WHAT THE TASK ASKS: From the first line to the last, transcribe the data exactly and skip the pictures.

※

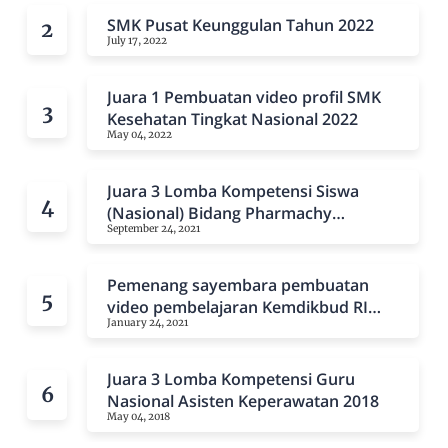
SMK Pusat Keunggulan Tahun 2022
July 17, 2022
Juara 1 Pembuatan video profil SMK
Kesehatan Tingkat Nasional 2022
May 04, 2022
Juara 3 Lomba Kompetensi Siswa
(Nasional) Bidang Pharmachy
September 24, 2021
Technology Tahun 2021
Pemenang sayembara pembuatan
video pembelajaran Kemdikbud RI
January 24, 2021
Tahun 2020 dan 2021
Juara 3 Lomba Kompetensi Guru
Nasional Asisten Keperawatan 2018
May 04, 2018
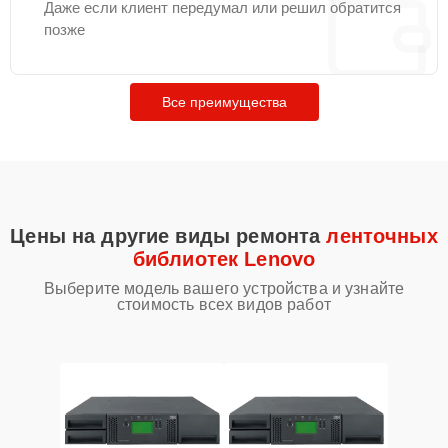
Даже если клиент передумал или решил обратится
позже
Все преимущества
Цены на другие виды ремонта
ленточных
библиотек Lenovo
Выберите модель вашего устройства и узнайте
стоимость всех видов работ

※

RESULT FOR THIS EXERCISE:
SMK Pusat Keunggulan Tahun 2022
July 17, 2022
Juara 1 Pembuatan video profil SMK
Kesehatan Tingkat Nasional 2022
May 04, 2022
Juara 3 Lomba Kompetensi Siswa
(Nasional) Bidang Pharmachy
September 24, 2021
Technology Tahun 2021
Pemenang sayembara pembuatan
video pembelajaran Kemdikbud RI
January 24, 2021
Tahun 2020 dan 2021
Juara 3 Lomba Kompetensi Guru
Nasional Asisten Keperawatan 2018
May 04, 2018
Даже если клиент передумал или решил обратится
позже
Все преимущества
Цены на другие виды ремонта
ленточных
библиотек Lenovo
Выберите модель вашего устройства и узнайте
стоимость всех видов работ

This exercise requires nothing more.